Este é, contudo, um dos exemplos de casos que a Evita apoia, no âmbito da sua missão, avaliando o risco de cancro por predisposição genética e história familiar, entre outros fatores.
Alterações genéticas herdadas podem aumentar a probabilidade de desenvolver alguns tipos de cancro, entre os quais o da mama e o do ovário, síndroma responsável por cerca de 5 a 10% dos casos diagnosticados de neoplasia da mama. A maioria das pessoas com este tipo de cancro, tem mutações nos genes BRCA1 e BRCA2.

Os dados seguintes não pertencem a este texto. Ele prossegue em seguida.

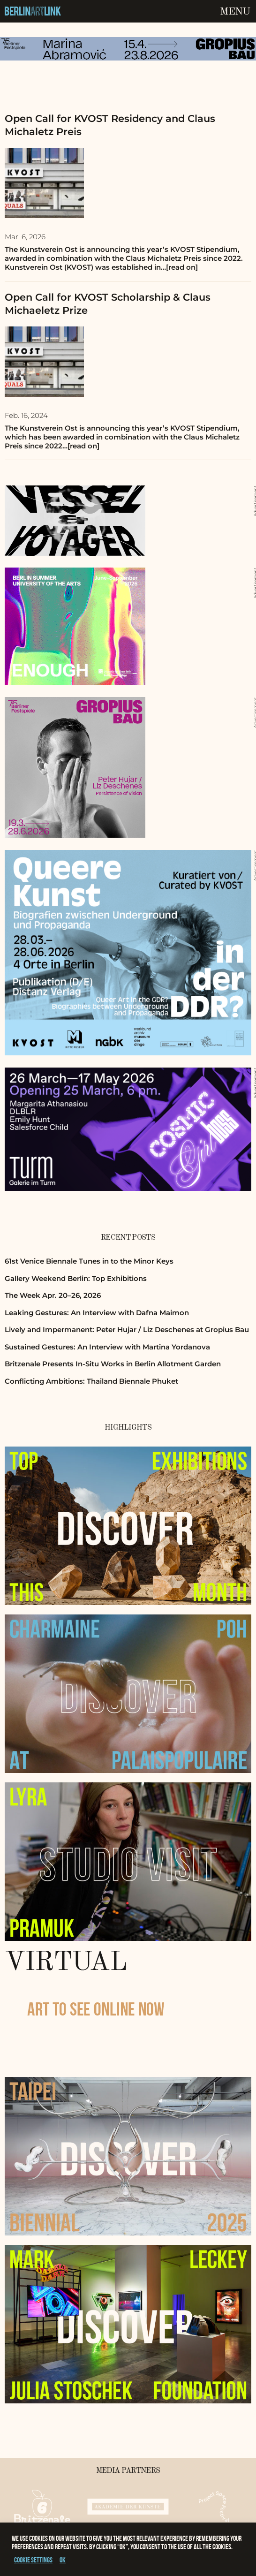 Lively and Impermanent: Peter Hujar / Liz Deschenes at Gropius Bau (127, 1329)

Segundo a informação disponível, as mulheres com mutação germinal no gene BRCA1 têm entre 40 e 80% de risco de cancro da mama até aos 80 anos, e entre 16 e 40% no caso do cancro do ovário.
No que respeita ao gene BRCA2 o risco de cancro da mama está entre os 40 e os 70% até aos 80 anos, e entre os 10 e os 20% para o cancro do ovário. Estas mulheres apresentam ainda um risco acrescido de carcinoma gástrico, pâncreas e vias biliares, melanoma e mieloma múltiplo.
Quanto aos homens com mutações no gene BRCA2 apresentam maior risco de carcinoma da mama e próstata, estômago, pâncreas e vias biliares, melanoma e mieloma múltiplo.
Segundo Tamara Milagre, a Evita, integrada na Rede de Referência Europeia de para as síndromes genéticas com risco tumoral (Genturis) está a trabalhar para mudar o nome da síndroma, tendo em conta os tumores multiorgânicos e a existência de outros genes ligados aos vários órgãos.
No campo do cancro hereditário, incluem-se ainda o síndroma de Lynch e o síndroma responsável pelo desenvolvimento do cancro do cólon.
Os investigadores da Genturis estão também a desenvolver um projeto para perceber a razão pela qual alguns cancros se desenvolvem apenas em determinadas pessoas.
Em Portugal e na Europa estão apenas identificados entre 20 a 30% dos portadores de alterações nos genes relacionados com o cancro hereditário, segundo os dados referidos pela Evita. “Há ainda muita falta de sensibilização por parte dos médicos, sobretudo de família”, diz Tamara Milagre, referindo no entanto, “progressos”, sobretudo em resultado de ações promovidas pela Sociedade Portuguesa de Oncologia (SPO).
O inquérito “O Panorama do Cancro Hereditário em Portugal” realizado no ano passado por esta organização, mostrou também que só 45,2% dos estabelecimentos hospitalares tem capacidade para seguir doentes e famílias.
Outro estudo desenvolvido pela Evita concluiu ainda que 78% dos inquiridos com história familiar de cancro não realizou teste genético, essencial para identificar os portadores e prevenir o surgimento da doença.
Teste Genético
O Teste Genético está indicado no caso de pessoas com uma história familiar de doença genética ou com risco de a desenvolver, antes do surgimento de sintomas.
Este teste tem como objetivo detetar mutações nos genes associados ao cancro hereditário. Se não mostrar alterações genéticas, significa que o risco do indivíduo testado desenvolver o cancro é idêntico ao da população em geral, não excluindo a futura descoberta de novos genes de risco para o cancro. Um resultado positivo permitirá a realização de estudos familiares e a identificação de portadores de mutação, o que contribuirá para a prevenção ou terapia alvo da doença em muitas famílias como a do Minho.